- When cuts to academic pensions were first announced, many predicted a “winter of discontent” featuring strikes, marking boycotts and campus protests. But it seems the battle against reforms to the Universities Superannuation Scheme is already over. Of the 40,215 University and College Union members at pre-1992 universities eligible to vote in the ballot over a revised pension offer, only 39.1 per cent did so, the Electoral Reform Society announced on 26 January. Of those who voted, twice as many (10,538) chose to accept the deal drawn up by employers and the UCU as those who rejected it (5,168), with the new package due to be agreed with universities on 29 January, subject to consultation. The low turnout will surely surprise many who felt academics would fight harder to preserve comfortable final salary pensions, which were long seen as the “jewel in the crown” for the UCU and its membership.

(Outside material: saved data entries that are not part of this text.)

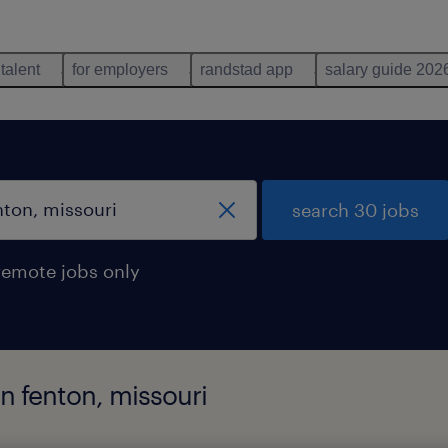
 talent
for employers
randstad app
salary guide 202
search 30 jobs
remote jobs only
in fenton, missouri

- “Heartbroken” students at the University of Glasgow are mourning the loss of their “beloved” campus cat, The Scotsman reported on 26 January. Miller became Glasgow’s unofficial mascot when he began to hang around campus buildings as a kitten 18 years ago, the paper reported. Since his death was announced last week, bereft students have taken to Twitter to recall Miller – otherwise known as “the Adam Smith cat” – and his exploits, with 1,700 liking the cat’s Facebook page. Miller picked up his nickname for frequenting the building named after the famous Scottish moral philosopher, rather than for his love of free market economics.
- The University of Bristol is seeking to hire an “associate dean of eureka moments”. The catchy job title is actually for the rather more prosaic post of leading the university’s new School of Social and Clinical Medicine. But managers wanted a more lively moniker to “make people stop and think” about the “exciting opportunity”, BBC News online reported on 26 January. “It’s there to attract attention and it’s certainly worked,” said Jonathan Sandy, the university’s dean of medicine and dentistry. The successful applicant will be able to drop the unusual title if they wish, but keeping it may prove a good excuse for taking leisurely mid-afternoon baths in search of Archimedes-style inspiration.

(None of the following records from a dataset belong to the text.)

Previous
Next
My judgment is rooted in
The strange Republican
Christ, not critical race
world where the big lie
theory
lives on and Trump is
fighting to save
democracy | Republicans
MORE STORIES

- A university professor has been drawn into a high-profile row with the nation’s favourite gardener Alan Titchmarsh, the Daily Mail reported on 26 January. Titchmarsh, who will take over as chancellor of the University of Winchester in six months, has hit out at one of the institution’s academics, Eric Anderson, over his boasts that he has slept with more than 1,000 teenagers and men. Professor Anderson, professor of sports, masculinities and sexualities, who has appeared on Titchmarsh’s daytime TV chat show, has also said that he plans to double that total, the Daily Mail reported. Titchmarsh, a committed Christian, said he is worried about the pressure “impressionable” 16-year-old boys face to have sex. He added it was “not justifiable” to sack someone “because their sexual mores differ from one’s own”, but he would have “no hesitation in encouraging appropriate and justified action” against Anderson, whose main offence is surely simply talking publicly about the racy subject. Admitting he had opened “an enormous can of worms”, Titchmarsh will probably wish he had stuck to his usual debates involving horticultural matters.
- The Police Service of Northern Ireland has confirmed that it is seeking to obtain all the material from Boston College’s Belfast Project, which explored the history of paramilitary violence in the province. The US university had fought a long court battle to keep interviews with loyalists and republicans private, but in 2013 police obtained tapes relating to the 1972 murder of Jean McConville by the IRA – which apparently led to the arrest of Sinn Fein leader Gerry Adams. A PSNI spokesman said detectives were seeking “all the material”, The Observer reported on 25 January, as part of their duty to “investigate fully all matters of serious crime, including murder”. The plan emerged after loyalist Winston “Winkie” Rea obtained an interim injunction at the High Court in Belfast which prevented police flying to the US to collect tapes of his interviews.